Back to Paper Strips. While planning Week 3 — and looking for a more mathematical setting for students to develop their ‘notice and wondering’ skills — it occurred to me that in the past, I’d had two out of these three elements for Paper Strips. But I was missing a vital ingredient: the right presentation that let students have more ideas for themselves.

The revival: notice and wonder to the rescue

This year I told students that we were going to do a visualisation activity, and that I would walk them through a set of instructions.

  • Imagine a long thin strip of paper stretched out on the table in front of you.
  • Hold each end.
  • Now fold the paper by moving your left hand over to your right.
  • Make a crease along the folded edge with your left hand.
  • Now hold the creased end with your left hand.
  • Fold it again by moving your left hand towards your right.
  • Make another crease.
  • Now slowly imagine the paper unfolding.
  • What does it look like?

This presentation is exactly as outlined in the Shell Centre’s Problems with Patterns and Numbers, of which John Mason is a co-author. And compare it to the earlier description. Similar, right? But not the same.

Rather than continue on and ask students to investigate the number of creases and folds, I lingered onWhat does it look like?’ I asked students to draw what they thought it looked like. Sketches ranged from the simple to the complicated. A typical sketch looked like this, although a few others were 3D.


I then handed out strips of paper and repeated the instructions. They compared their record of their mental image with the physical model. I asked them if there was anything else that they noticed about their physical model that was missing in their drawing.

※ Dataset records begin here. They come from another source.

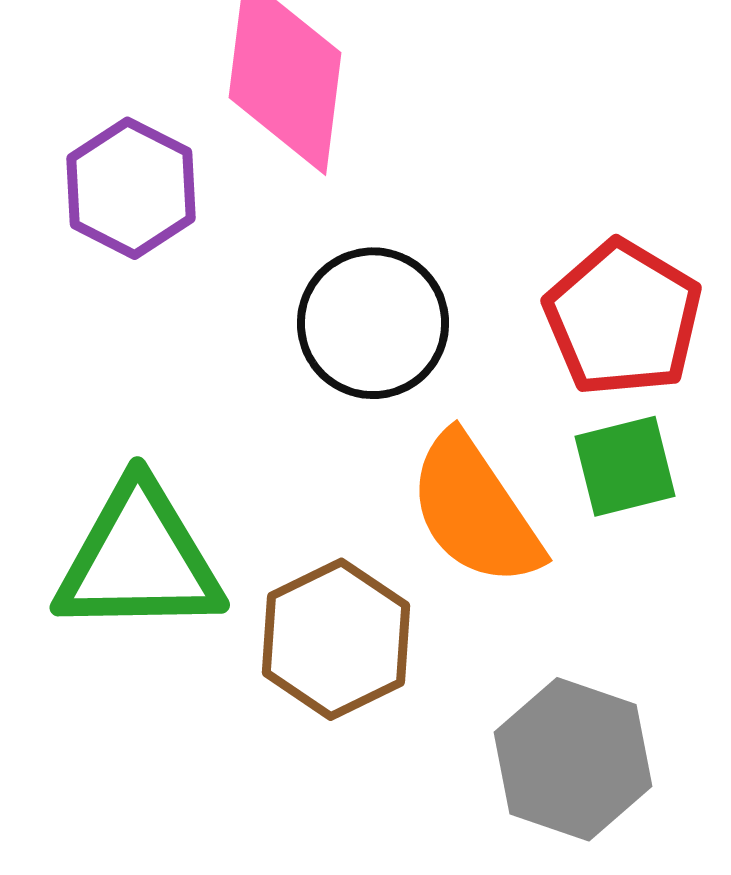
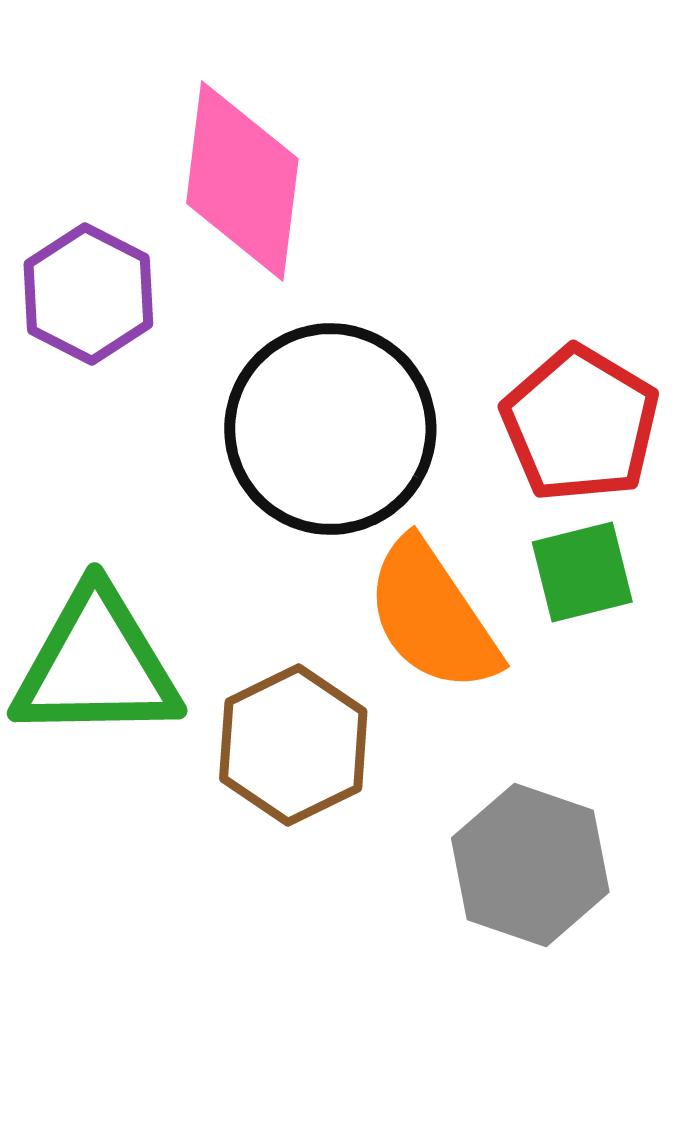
black circle: (373, 323) -> (330, 429), size x1.4

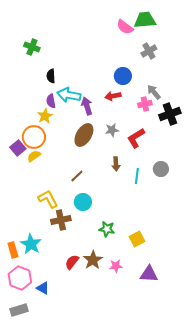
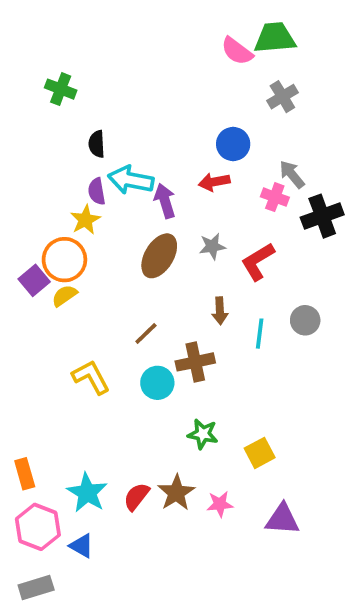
pink cross: (145, 104) -> (275, 197), turned 32
brown cross: (61, 220) -> (195, 362), moved
cyan star: (31, 244) -> (87, 493), moved

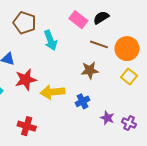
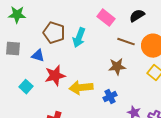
black semicircle: (101, 18) -> (137, 16), moved
brown pentagon: (25, 23) -> (54, 33), moved
cyan arrow: (50, 40) -> (79, 38), turned 42

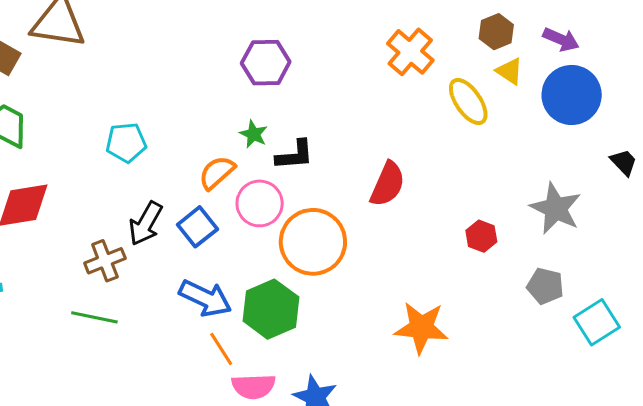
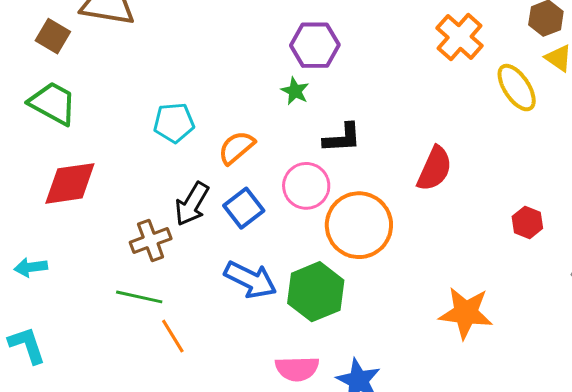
green star: (254, 134) -> (295, 91), moved
orange semicircle: (217, 173) -> (236, 148), moved
orange line: (221, 349) -> (173, 336), moved

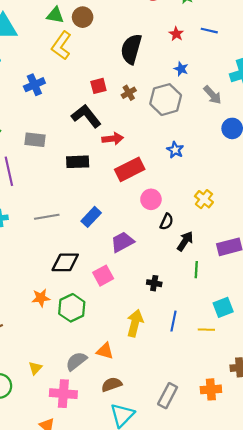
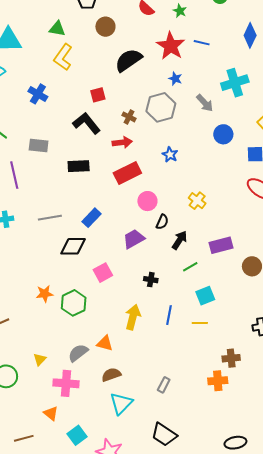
brown circle: (83, 17) -> (105, 27), moved
red star: (176, 34) -> (171, 46), size x2.0
black semicircle: (131, 49) -> (128, 60), turned 40
blue cross: (34, 85) -> (38, 94), turned -36
brown cross: (129, 93) -> (129, 117), moved, turned -32
red arrow: (113, 139) -> (122, 142), moved
purple trapezoid: (122, 242) -> (134, 239), moved
black diamond: (65, 262) -> (73, 246), moved
green line: (196, 270) -> (190, 267), turned 56
cyan square: (223, 307) -> (205, 296), moved
orange cross: (211, 389) -> (218, 381), moved
gray rectangle: (168, 396) -> (164, 385), size x0.7

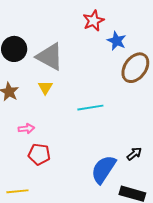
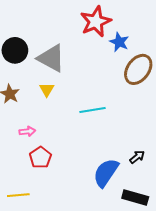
red star: (94, 21) -> (96, 22), size x1.4
red pentagon: (39, 154) -> (40, 157), turned 30

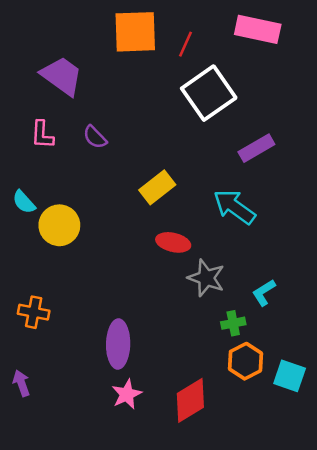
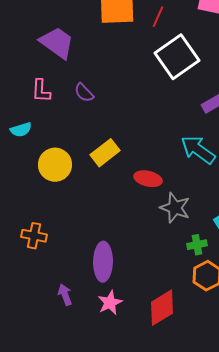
yellow rectangle: (157, 187) -> (105, 153), moved
cyan semicircle: (24, 202) -> (21, 130), moved, turned -65
purple arrow: (21, 383) -> (65, 295), moved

Students then brainstormed other features they noticed about their strip of paper. As a group we noticed creases, folds, sections, sections of equal size, up creases and down creases, the pattern of the creases (two folds gives down, up, up), the dimensions of the strip of paper. We agreed on definitions for many of these terms. We thought about whether our diagrams could be more accurate. For example, were our sections of equal size? Have we distinguished in our diagram between up and down creases? Is accuracy even important here?

Next I suggested that students make more folds, and brainstorm anything new that they noticed. I also asked them to record what they wondered. How did the paper-folding process affect the features of the paper strip that we identified earlier?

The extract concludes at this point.